# [EXERCISE OBJECTIVE]
Copy out exactly the lines from the start of the data to the line containing "Pánské funkční triko". Include both.

=== Begin Enclosure ===

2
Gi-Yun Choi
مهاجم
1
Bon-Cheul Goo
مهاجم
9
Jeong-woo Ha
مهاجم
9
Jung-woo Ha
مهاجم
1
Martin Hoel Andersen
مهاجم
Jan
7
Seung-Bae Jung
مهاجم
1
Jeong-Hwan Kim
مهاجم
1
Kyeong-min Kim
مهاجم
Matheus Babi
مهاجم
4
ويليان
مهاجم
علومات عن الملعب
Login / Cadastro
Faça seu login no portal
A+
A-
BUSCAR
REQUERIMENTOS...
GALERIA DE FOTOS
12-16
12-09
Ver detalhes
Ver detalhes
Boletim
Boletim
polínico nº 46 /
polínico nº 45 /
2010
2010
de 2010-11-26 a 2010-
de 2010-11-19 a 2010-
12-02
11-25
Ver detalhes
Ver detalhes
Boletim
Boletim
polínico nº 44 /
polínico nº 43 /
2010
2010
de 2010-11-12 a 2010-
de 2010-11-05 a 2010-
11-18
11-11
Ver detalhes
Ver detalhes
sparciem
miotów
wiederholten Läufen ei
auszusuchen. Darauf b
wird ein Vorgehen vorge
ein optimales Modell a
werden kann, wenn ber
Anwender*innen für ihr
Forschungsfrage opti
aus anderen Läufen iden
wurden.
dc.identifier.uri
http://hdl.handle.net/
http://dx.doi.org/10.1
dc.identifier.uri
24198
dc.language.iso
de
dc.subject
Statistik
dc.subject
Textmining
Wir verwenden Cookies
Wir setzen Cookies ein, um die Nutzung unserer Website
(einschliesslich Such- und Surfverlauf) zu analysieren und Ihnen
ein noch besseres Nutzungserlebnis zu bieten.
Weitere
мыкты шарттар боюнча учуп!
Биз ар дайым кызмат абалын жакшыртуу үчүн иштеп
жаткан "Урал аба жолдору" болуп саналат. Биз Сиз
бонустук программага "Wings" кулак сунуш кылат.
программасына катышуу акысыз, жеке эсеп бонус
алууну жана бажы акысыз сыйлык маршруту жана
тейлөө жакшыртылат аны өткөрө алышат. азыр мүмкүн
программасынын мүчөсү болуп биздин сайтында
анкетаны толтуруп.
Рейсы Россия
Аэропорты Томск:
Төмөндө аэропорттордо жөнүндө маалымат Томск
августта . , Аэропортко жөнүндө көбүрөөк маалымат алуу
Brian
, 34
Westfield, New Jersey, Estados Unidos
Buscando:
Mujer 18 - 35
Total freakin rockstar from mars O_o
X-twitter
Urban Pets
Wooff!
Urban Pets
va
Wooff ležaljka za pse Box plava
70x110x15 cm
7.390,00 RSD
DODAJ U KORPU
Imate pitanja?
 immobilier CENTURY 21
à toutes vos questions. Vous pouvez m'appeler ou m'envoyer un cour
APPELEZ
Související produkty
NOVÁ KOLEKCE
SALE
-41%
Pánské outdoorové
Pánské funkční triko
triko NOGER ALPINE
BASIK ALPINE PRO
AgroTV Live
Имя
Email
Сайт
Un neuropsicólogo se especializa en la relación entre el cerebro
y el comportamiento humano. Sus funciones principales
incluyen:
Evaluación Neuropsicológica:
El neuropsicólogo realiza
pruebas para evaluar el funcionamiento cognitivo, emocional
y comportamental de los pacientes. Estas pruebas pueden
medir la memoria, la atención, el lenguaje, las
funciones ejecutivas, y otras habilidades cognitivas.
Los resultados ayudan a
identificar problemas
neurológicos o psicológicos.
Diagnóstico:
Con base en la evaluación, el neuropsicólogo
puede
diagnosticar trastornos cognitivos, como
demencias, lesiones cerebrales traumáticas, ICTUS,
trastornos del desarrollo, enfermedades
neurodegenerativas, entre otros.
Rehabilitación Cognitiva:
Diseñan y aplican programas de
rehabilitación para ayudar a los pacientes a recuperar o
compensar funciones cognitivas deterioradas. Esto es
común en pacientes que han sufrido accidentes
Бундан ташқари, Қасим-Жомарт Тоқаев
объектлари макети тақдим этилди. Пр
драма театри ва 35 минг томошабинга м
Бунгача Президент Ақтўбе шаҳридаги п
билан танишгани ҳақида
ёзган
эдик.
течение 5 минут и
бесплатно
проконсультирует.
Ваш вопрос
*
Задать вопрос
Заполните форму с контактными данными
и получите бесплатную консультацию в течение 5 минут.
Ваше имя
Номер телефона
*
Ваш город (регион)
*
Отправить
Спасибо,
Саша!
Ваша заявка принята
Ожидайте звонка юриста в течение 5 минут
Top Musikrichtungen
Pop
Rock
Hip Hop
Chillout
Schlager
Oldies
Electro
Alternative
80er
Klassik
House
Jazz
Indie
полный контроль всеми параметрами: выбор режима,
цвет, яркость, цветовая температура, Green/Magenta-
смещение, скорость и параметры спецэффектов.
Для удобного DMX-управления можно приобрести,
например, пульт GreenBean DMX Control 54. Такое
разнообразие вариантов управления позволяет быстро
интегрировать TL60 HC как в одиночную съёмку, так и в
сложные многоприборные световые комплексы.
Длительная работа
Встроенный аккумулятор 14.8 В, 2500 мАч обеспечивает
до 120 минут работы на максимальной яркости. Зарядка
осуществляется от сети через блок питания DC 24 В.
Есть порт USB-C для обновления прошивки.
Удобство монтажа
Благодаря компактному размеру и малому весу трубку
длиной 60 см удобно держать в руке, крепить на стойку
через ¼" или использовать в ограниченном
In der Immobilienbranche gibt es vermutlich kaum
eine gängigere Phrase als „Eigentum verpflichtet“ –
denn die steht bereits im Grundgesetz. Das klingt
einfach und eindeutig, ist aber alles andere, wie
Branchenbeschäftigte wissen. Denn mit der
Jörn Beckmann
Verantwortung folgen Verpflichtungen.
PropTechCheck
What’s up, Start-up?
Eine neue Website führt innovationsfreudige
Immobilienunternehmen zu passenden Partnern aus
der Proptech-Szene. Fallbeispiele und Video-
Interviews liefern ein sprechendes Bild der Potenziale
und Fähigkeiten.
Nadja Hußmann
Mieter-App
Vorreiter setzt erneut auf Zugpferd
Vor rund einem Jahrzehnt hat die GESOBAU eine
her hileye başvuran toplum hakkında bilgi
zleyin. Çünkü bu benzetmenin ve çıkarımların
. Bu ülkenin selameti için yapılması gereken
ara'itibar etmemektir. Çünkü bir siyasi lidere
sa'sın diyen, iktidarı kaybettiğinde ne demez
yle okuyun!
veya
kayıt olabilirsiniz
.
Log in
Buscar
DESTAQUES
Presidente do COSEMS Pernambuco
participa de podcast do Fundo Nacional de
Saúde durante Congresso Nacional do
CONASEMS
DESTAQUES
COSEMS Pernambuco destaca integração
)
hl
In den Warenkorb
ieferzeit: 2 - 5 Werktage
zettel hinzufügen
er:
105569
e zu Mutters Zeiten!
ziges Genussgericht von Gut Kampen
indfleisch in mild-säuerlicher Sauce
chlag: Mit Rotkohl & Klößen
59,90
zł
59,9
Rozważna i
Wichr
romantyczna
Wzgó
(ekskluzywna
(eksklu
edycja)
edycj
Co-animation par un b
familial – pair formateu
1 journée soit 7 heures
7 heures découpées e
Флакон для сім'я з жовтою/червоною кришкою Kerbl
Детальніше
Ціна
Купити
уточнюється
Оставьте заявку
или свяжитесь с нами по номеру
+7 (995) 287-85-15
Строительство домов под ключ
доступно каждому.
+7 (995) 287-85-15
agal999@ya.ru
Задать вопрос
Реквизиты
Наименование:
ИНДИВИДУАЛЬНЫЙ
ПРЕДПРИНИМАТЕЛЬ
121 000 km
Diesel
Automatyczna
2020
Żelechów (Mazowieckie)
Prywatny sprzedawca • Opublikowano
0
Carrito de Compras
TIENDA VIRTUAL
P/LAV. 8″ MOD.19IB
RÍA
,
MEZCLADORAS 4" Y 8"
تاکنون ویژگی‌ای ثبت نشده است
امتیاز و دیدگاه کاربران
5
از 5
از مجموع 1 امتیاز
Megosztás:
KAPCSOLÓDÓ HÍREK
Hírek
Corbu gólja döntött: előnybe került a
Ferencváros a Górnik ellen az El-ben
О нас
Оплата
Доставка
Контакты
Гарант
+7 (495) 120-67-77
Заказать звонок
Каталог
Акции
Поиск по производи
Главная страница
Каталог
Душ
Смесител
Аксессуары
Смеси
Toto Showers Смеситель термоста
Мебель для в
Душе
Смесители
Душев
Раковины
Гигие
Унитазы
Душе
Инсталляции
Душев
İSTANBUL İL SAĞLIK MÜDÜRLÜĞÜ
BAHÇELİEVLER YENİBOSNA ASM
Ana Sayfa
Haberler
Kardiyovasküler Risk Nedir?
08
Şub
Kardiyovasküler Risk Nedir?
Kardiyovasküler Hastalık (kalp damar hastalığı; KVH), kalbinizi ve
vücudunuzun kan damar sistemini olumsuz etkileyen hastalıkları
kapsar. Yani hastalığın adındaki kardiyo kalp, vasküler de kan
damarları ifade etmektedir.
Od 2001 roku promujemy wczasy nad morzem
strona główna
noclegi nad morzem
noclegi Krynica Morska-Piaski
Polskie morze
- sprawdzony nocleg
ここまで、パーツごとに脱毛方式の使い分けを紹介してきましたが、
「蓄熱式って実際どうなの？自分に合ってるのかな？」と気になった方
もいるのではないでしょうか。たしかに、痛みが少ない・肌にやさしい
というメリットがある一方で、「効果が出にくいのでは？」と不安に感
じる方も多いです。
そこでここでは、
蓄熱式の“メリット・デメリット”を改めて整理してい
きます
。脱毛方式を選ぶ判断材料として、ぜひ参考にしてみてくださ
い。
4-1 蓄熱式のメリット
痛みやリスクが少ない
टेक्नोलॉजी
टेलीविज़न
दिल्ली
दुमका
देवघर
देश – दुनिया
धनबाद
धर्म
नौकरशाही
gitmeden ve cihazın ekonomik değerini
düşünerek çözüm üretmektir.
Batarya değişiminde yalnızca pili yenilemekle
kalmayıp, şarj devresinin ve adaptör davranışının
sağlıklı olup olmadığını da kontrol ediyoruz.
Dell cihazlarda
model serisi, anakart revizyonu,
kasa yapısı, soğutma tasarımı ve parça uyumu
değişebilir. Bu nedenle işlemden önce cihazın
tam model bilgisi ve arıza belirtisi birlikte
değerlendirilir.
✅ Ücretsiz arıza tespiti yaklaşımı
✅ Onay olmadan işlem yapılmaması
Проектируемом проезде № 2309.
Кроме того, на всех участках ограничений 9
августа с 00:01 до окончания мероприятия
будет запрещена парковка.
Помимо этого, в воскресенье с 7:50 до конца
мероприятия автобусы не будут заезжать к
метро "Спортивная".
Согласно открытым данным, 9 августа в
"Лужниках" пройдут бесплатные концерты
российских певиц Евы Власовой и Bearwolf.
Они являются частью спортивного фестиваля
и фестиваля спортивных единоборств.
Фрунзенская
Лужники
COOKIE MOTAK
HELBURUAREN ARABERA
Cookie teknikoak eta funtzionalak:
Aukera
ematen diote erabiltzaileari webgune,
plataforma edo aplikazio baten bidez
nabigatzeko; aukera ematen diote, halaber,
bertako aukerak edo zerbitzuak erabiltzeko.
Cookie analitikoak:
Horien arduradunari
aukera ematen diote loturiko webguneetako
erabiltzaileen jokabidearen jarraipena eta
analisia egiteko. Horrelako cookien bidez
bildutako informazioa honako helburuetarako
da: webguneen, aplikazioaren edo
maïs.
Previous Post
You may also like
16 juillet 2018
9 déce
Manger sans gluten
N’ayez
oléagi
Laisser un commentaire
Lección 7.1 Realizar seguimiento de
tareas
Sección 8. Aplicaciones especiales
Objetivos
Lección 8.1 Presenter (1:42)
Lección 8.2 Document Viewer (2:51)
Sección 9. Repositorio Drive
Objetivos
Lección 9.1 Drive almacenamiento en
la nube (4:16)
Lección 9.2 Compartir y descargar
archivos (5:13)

=== End Enclosure ===

# [WRITTEN REPLY]
2
Gi-Yun Choi
مهاجم
1
Bon-Cheul Goo
مهاجم
9
Jeong-woo Ha
مهاجم
9
Jung-woo Ha
مهاجم
1
Martin Hoel Andersen
مهاجم
Jan
7
Seung-Bae Jung
مهاجم
1
Jeong-Hwan Kim
مهاجم
1
Kyeong-min Kim
مهاجم
Matheus Babi
مهاجم
4
ويليان
مهاجم
علومات عن الملعب
Login / Cadastro
Faça seu login no portal
A+
A-
BUSCAR
REQUERIMENTOS...
GALERIA DE FOTOS
12-16
12-09
Ver detalhes
Ver detalhes
Boletim
Boletim
polínico nº 46 /
polínico nº 45 /
2010
2010
de 2010-11-26 a 2010-
de 2010-11-19 a 2010-
12-02
11-25
Ver detalhes
Ver detalhes
Boletim
Boletim
polínico nº 44 /
polínico nº 43 /
2010
2010
de 2010-11-12 a 2010-
de 2010-11-05 a 2010-
11-18
11-11
Ver detalhes
Ver detalhes
sparciem
miotów
wiederholten Läufen ei
auszusuchen. Darauf b
wird ein Vorgehen vorge
ein optimales Modell a
werden kann, wenn ber
Anwender*innen für ihr
Forschungsfrage opti
aus anderen Läufen iden
wurden.
dc.identifier.uri
http://hdl.handle.net/
http://dx.doi.org/10.1
dc.identifier.uri
24198
dc.language.iso
de
dc.subject
Statistik
dc.subject
Textmining
Wir verwenden Cookies
Wir setzen Cookies ein, um die Nutzung unserer Website
(einschliesslich Such- und Surfverlauf) zu analysieren und Ihnen
ein noch besseres Nutzungserlebnis zu bieten.
Weitere
мыкты шарттар боюнча учуп!
Биз ар дайым кызмат абалын жакшыртуу үчүн иштеп
жаткан "Урал аба жолдору" болуп саналат. Биз Сиз
бонустук программага "Wings" кулак сунуш кылат.
программасына катышуу акысыз, жеке эсеп бонус
алууну жана бажы акысыз сыйлык маршруту жана
тейлөө жакшыртылат аны өткөрө алышат. азыр мүмкүн
программасынын мүчөсү болуп биздин сайтында
анкетаны толтуруп.
Рейсы Россия
Аэропорты Томск:
Төмөндө аэропорттордо жөнүндө маалымат Томск
августта . , Аэропортко жөнүндө көбүрөөк маалымат алуу
Brian
, 34
Westfield, New Jersey, Estados Unidos
Buscando:
Mujer 18 - 35
Total freakin rockstar from mars O_o
X-twitter
Urban Pets
Wooff!
Urban Pets
va
Wooff ležaljka za pse Box plava
70x110x15 cm
7.390,00 RSD
DODAJ U KORPU
Imate pitanja?
 immobilier CENTURY 21
à toutes vos questions. Vous pouvez m'appeler ou m'envoyer un cour
APPELEZ
Související produkty
NOVÁ KOLEKCE
SALE
-41%
Pánské outdoorové
Pánské funkční triko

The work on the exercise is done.